1\. Android makers don't necessarily pay Microsoft for patents on things that
were invented in Windows Phone. They pay licenses for patents that relate to
either a) computers in general, or b) that you could do on mobile devices in
general. Examples include the infamous FAT patent, patents on low-level
concurrency primitives, and patents on synchronizing calendar clients. "Good"
patents? I don't know. But it's disingenuous to compare Android to Windows
Phone because a) it implies Android is licensing stuff that came later, and b)
from a product that is inferior, insinuating these patents are low quality. If
I were uncharitable, I'd say Google ordered a hit piece after all the love
Microsoft has been getting the past couple of days!

2\. The "billions of dollars spent on patents instead of hiring engineers"
argument is a red herring.
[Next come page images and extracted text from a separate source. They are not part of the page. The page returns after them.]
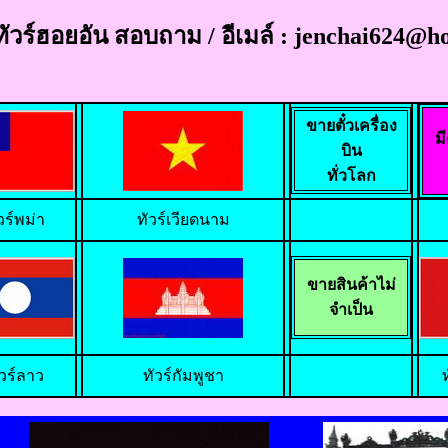
ทัวร์ฮอยอัน สอบถาม / อีเมล์ : jenchai624
ขายตั๋วเครื่อง
ม
บิน
ทั่วโลก
วร์พม่า
ทัวร์เวียดนาม
ขายสินค้าไม่
จำเป็น
ัวร์ลาว
ทัวร์กัมพูชา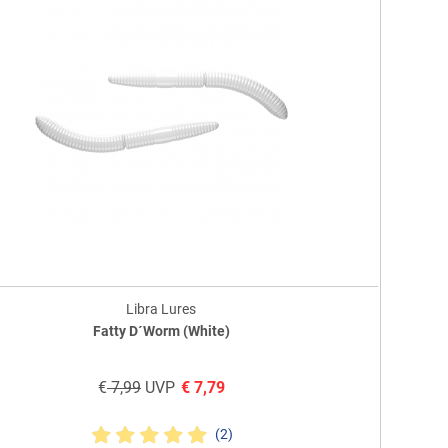
Libra Lures
Fatty D´Worm (White)
€
7,99
UVP
€
7,79
(2)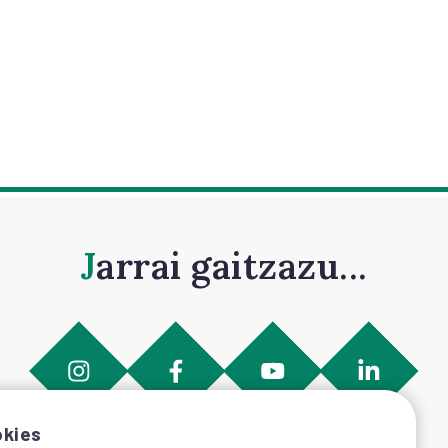
Jarrai gaitzazu...
kies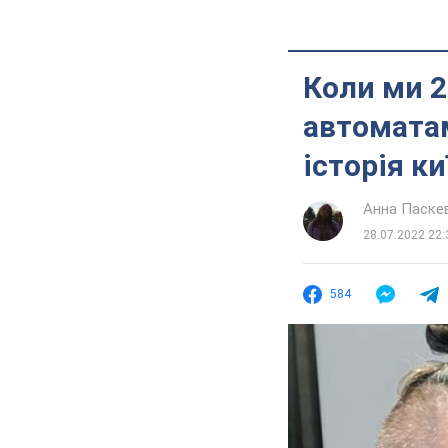
Коли ми 2
автоматам
історія к
Анна Паске
28.07.2022 22:
584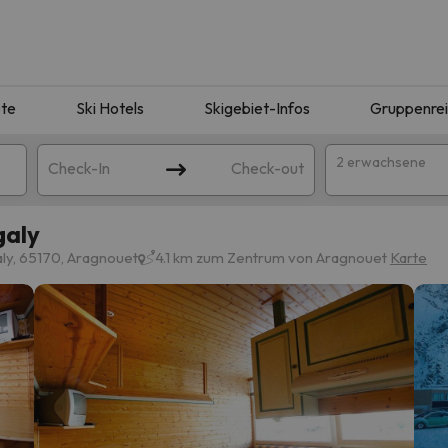
te
Ski Hotels
Skigebiet-Infos
Gruppenre
2 erwachsene
Check-In
Check-out
galy
ly, 65170, Aragnouet
4.1 km zum Zentrum von Aragnouet
Karte
ie Ihrer Suche entsprechen. Versuchen Sie, das Ziel zu ändern.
Firstly, these companies _cannot_ find enough
"good" engineers to hire, which is why they're lobbying for more H1s. Is their
bar too high? Maybe. Or they may justly be concerned about allowing a "bozo
explosion". And even if they _did_ hire more engineers, they still have
billions of dollars left over. Patents are designed to be a risk to those that
would not reward inventions they practice, and reducing risk to the company is
a fine way of spending that money,

3\. Using these patents to crush future competition? These companies can more
easily crush competition by buying them up rather than suing them. A 2009
study found only a small fraction of lawsuits involve large companies suing
smaller ones:
[http://papers.ssrn.com/sol3/papers.cfm?abstract_id=1396319](http://papers.ssrn.com/sol3/papers.cfm?abstract_id=1396319)
\- and I would bet none of the large tech companies would risk the PR fallout.

4\. There is no "patent litigation crisis", just increased media coverage of
litigation that is more or less in line with historical rates. Less than 2% of
active patents are ever asserted and only a fraction of a percent ever make it
to trial. See studies by Mark Lemley, for instance. The "smartphone wars" were
just a drop in the bucket of all other patent litigation that happens. In fact
there were higher rates of litigation in history when major technical
developments happened:
[http://papers.ssrn.com/sol3/papers.cfm?abstract_id=](http://papers.ssrn.com/sol3/papers.cfm?abstract_id=)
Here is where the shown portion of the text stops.